At bare minimum, Romney is proposing to exacerbate the fiscal outlook by $7.1 trillion before he starts axing tax expenditures and/or domestic spending. The one scenario in which the Romney tax and budget plan would lower public debt relative to current policy would necessitate $4.0 trillion in non-interest spending cuts over the decade, again relative to current policy. As Clinton duly noted, Romney’s concerns about fiscal profligacy are also belied by a defense build-up of over $2 trillion, which would effectively bump the requisite primary spending cut to $6.2 trillion (-15.3 percent).3 And under none of these scenarios would Romney achieve a lower debt-to-GDP ratio than the president’s 2013 budget request, which would reduce debt by $3.0 trillion relative to current policy, lowering public debt to 73.4 percent of GDP by fiscal 2022.4 Indeed, it is much easier to reduce debt if you increase taxes rather than slash them by trillions of dollars; it’s a matter of basic arithmetic.
1. These endpoint revenue estimates are extrapolated from the Tax Policy Center’s analysis of two versions of Romney’s tax plan (T12-0004 and T12-0041) scored relative to current policy. Imputed revenue loss for calendar year 2015 is held constant as a share of nominal GDP and subtracted from the current policy revenue baseline. Our calculations assume the tax cuts would be retroactively enacted to Jan. 1, 2013. We additionally adjust the imputed revenue loss for ACA tax provisions that would be repealed net of the upper-income Medicare Hospital Insurance surcharges, which appear to be the only ACA provision included in TPC’s analysis of Romney’s tax plan (see TPC’s discussion of the Romney tax plan).
2. The somewhat quantifiable spending cuts Romney has proposed do not come close to the primary spending cuts needed to meet a global spending cap of 20 percent of GDP. We ignore his plan for a balanced budget amendment because at the revenue levels he has proposed (somewhere between 14.9 percent and 16.6 percent of GDP in fiscal 2016), it is not tenable policy for economic recovery or the public finances of an aging population.
3. Assuming the increase in base defense spending to 4 percent of GDP is fully phased in by fiscal 2016, defense outlays would increase by $2.155 trillion over fiscal 2013–2022, relative to current policy.

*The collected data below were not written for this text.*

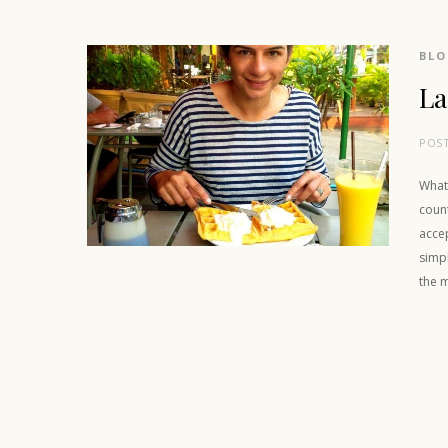
BL
La
POS
What
coun
accep
simpl
the m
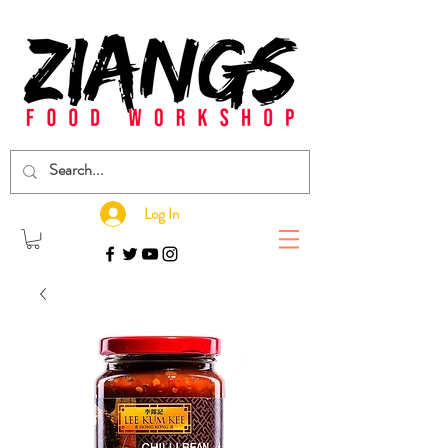
Log In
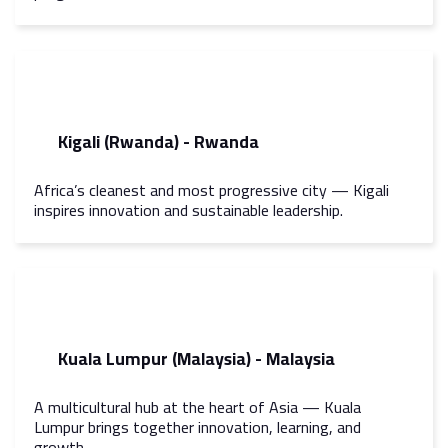
Kigali (Rwanda) - Rwanda
Africa’s cleanest and most progressive city — Kigali
inspires innovation and sustainable leadership.
Kuala Lumpur (Malaysia) - Malaysia
A multicultural hub at the heart of Asia — Kuala
Lumpur brings together innovation, learning, and
growth.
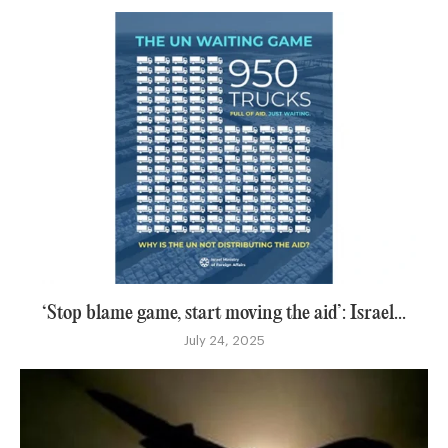
‘Stop blame game, start moving the aid’: Israel...
July 24, 2025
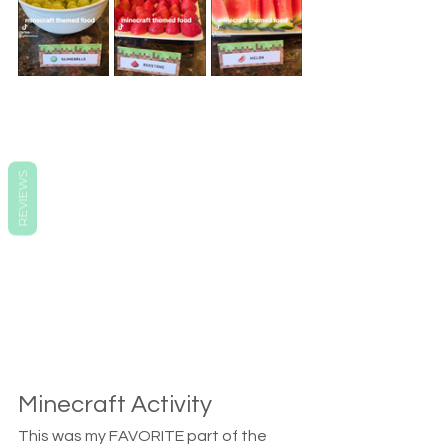
REVIEWS
Minecraft Activity
This was my FAVORITE part of the 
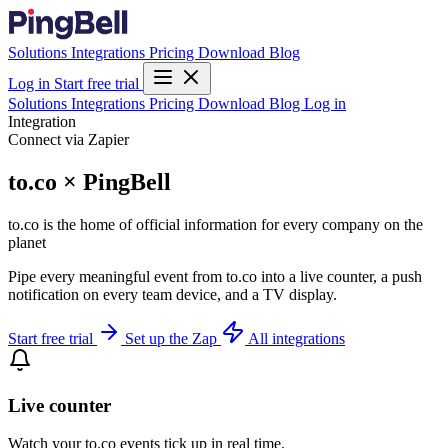
Solutions
Integrations
Pricing
Download
Blog
Log in
Start free trial
Solutions
Integrations
Pricing
Download
Blog
Log in
Integration
Connect via Zapier
to.co × PingBell
to.co is the home of official information for every company on the
planet
Pipe every meaningful event from to.co into a live counter, a push
notification on every team device, and a TV display.
Start free trial
Set up the Zap
All integrations
Live counter
Watch your to.co events tick up in real time.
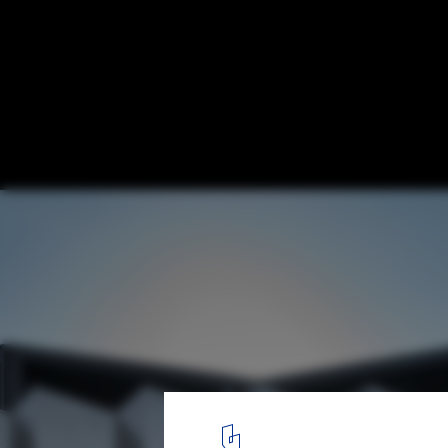
St. Joseph / KUD
© Peter Clarke
9
/ 22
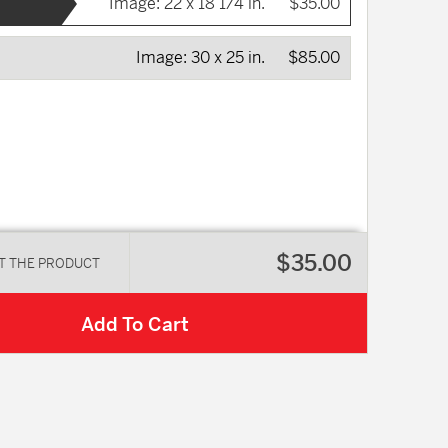
Image:
22 x 18 1/4 in.
$35.00
Image:
30 x 25 in.
$85.00
$35.00
T THE PRODUCT
Add To Cart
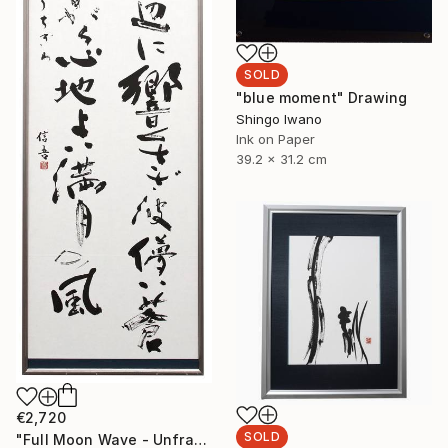
SOLD
"blue moment" Drawing
Shingo Iwano
Ink on Paper
39.2 x 31.2 cm
€2,720
SOLD
"Full Moon Wave - Unframed" Drawing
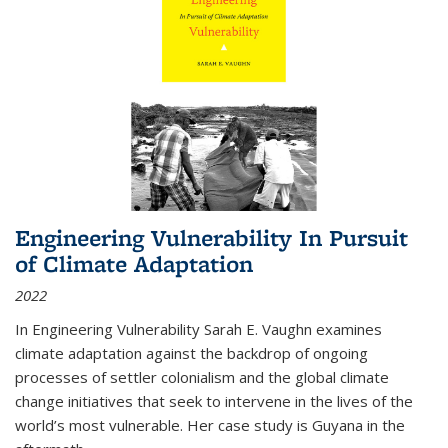
Engineering Vulnerability In Pursuit
of Climate Adaptation
2022
In Engineering Vulnerability Sarah E. Vaughn examines
climate adaptation against the backdrop of ongoing
processes of settler colonialism and the global climate
change initiatives that seek to intervene in the lives of the
world’s most vulnerable. Her case study is Guyana in the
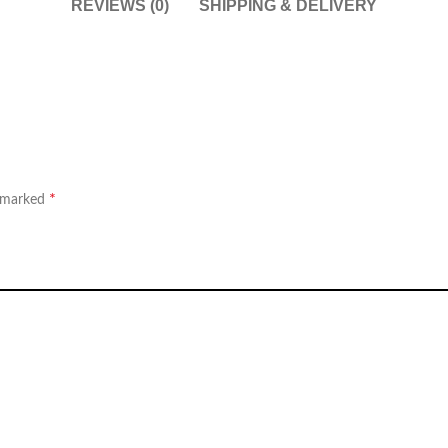
REVIEWS (0)
SHIPPING & DELIVERY
*
e marked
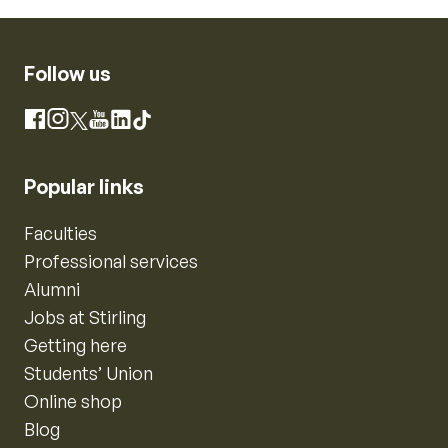
Follow us
Instagram
Facebook
X
YouTube
LinkedIn
TikTok
Popular links
Faculties
Professional services
Alumni
Jobs at Stirling
Getting here
Students’ Union
Online shop
Blog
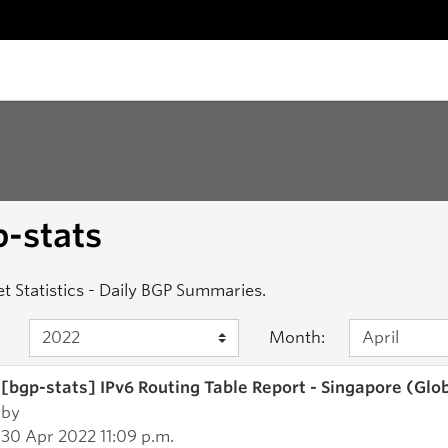
-stats
et Statistics - Daily BGP Summaries.
Month:
[bgp-stats] IPv6 Routing Table Report - Singapore (Glo
by
30 Apr 2022 11:09 p.m.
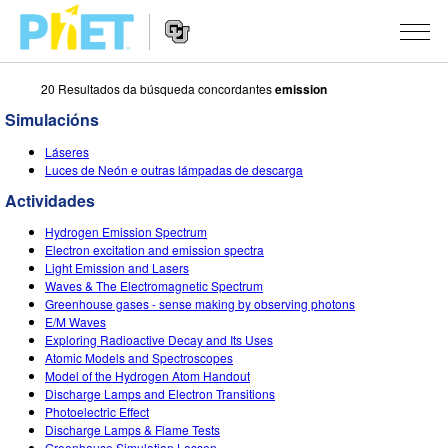
20 Resultados da búsqueda concordantes
emission
Search
the
Simulacións
PhET
Website
Website
SIMULACIÓNS
Láseres
Navigation
Luces de Neón e outras lámpadas de descarga
All Sims
STUDIO
Actividades
Física
About Studio
TEACHING
Hydrogen Emission Spectrum
Electron excitation and emission spectra
Matemáticas
Customizable Sims
Explora as Actividades
INVESTIGACIÓNS
Light Emission and Lasers
Waves & The Electromagnetic Spectrum
Química
Start a Free Trial
Contribute an Activity
Greenhouse gases - sense making by observing photons
INITIATIVES
E/M Waves
Ciencias da Terra
Purchase a License
Exploring Radioactive Decay and Its Uses
Activity Contribution Guidelines
Inclusive Design
ENTRAR / REXISTRARSE
Atomic Models and Spectroscopes
Bioloxía
Model of the Hydrogen Atom Handout
Virtual Workshops
PhET Global
Discharge Lamps and Electron Transitions
ENTRAR / REXISTRARSE
Photoelectric Effect
Simulacións traducidas
Professional Learning with PhET
Data Fluency
Discharge Lamps & Flame Tests
Greenhouse Simulation Lesson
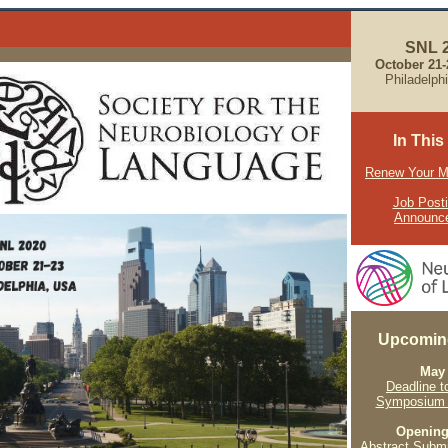
SNL 
October 21
Philadelp
In This
Renew Your 
Job Post
Announc
Upcomin
May
Deadline t
Symposium 
Openin
Abstract Subm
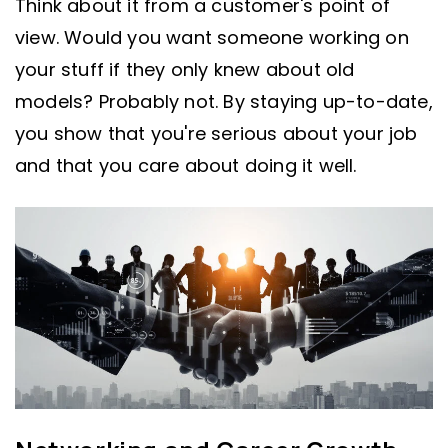
Think about it from a customer's point of
view. Would you want someone working on
your stuff if they only knew about old
models? Probably not. By staying up-to-date,
you show that you're serious about your job
and that you care about doing it well.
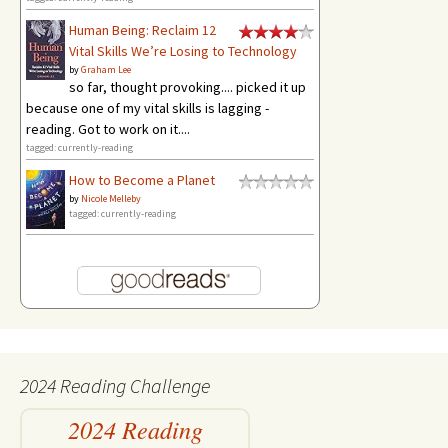
Human Being: Reclaim 12
Vital Skills We’re Losing to Technology
by
Graham Lee
so far, thought provoking.... picked it up
because one of my vital skills is lagging -
reading. Got to work on it....
tagged: currently-reading
How to Become a Planet
by
Nicole Melleby
tagged: currently-reading
2024 Reading Challenge
2024 Reading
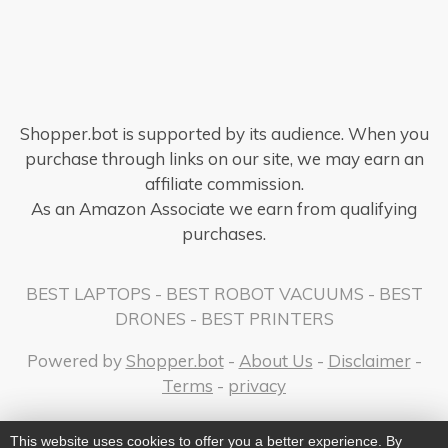
Shopper.bot is supported by its audience. When you
purchase through links on our site, we may earn an
affiliate commission.
As an Amazon Associate we earn from qualifying
purchases.
BEST LAPTOPS
-
BEST ROBOT VACUUMS
-
BEST
DRONES
-
BEST PRINTERS
Powered by
Shopper.bot
-
About Us
-
Disclaimer
-
Terms
-
privacy
This website uses cookies to offer you a better experience. By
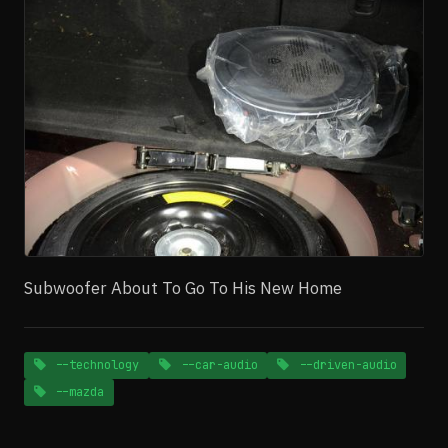
Subwoofer About To Go To His New Home
--technology
--car-audio
--driven-audio
--mazda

4. For an apples-to-apples comparison with the Romney budget (modeled from CBO’s August 2012 budget and economic baseline), the Congressional Budget Office’s independent analysis of the president’s fiscal 2013 budget (from the March 2012 budget baseline) has been adjusted for legislative, technical, and economic changes in current-law deficit projections between the March and August 2012 baselines. See Table A1.